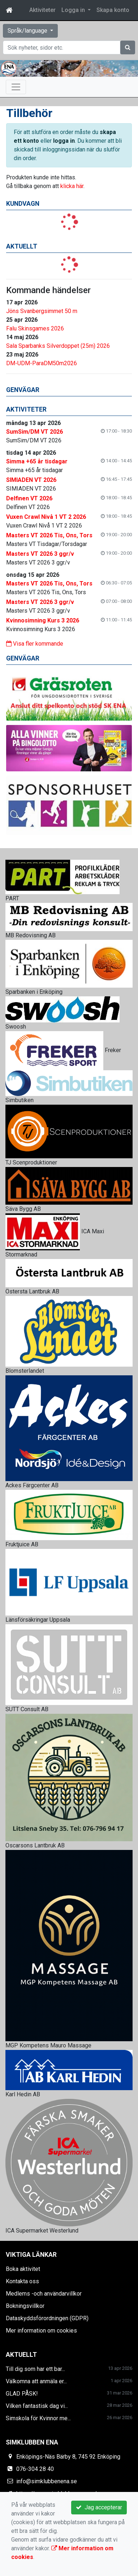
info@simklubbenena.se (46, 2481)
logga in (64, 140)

==

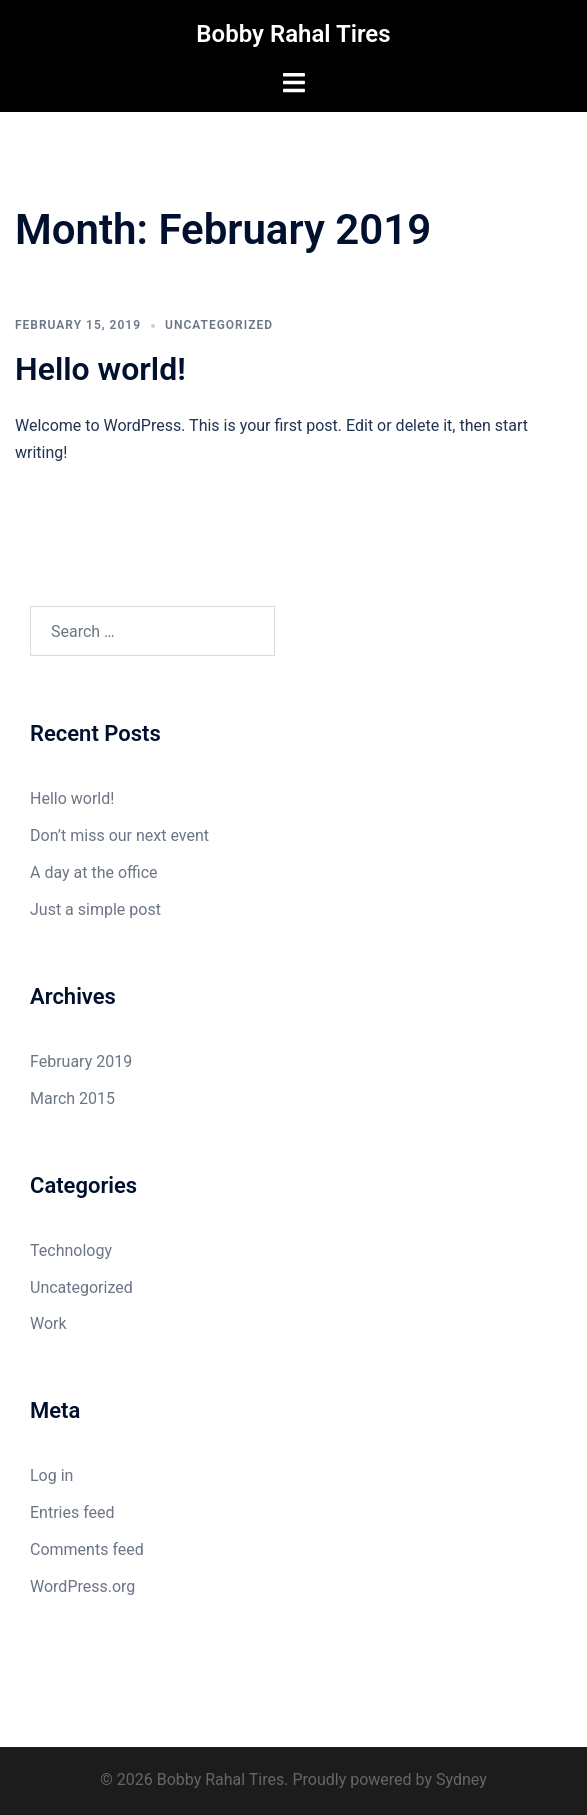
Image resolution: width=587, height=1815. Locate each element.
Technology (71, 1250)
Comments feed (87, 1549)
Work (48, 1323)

**ABOUT THIS TASK**
Once the line with "Image resolution: width=587, height=1815." is found in the records above, print exactly that line and every line after it through the line with "Work (48, 1323)".

**RESPONSE AREA**
Image resolution: width=587, height=1815. Locate each element.
Technology (71, 1250)
Comments feed (87, 1549)
Work (48, 1323)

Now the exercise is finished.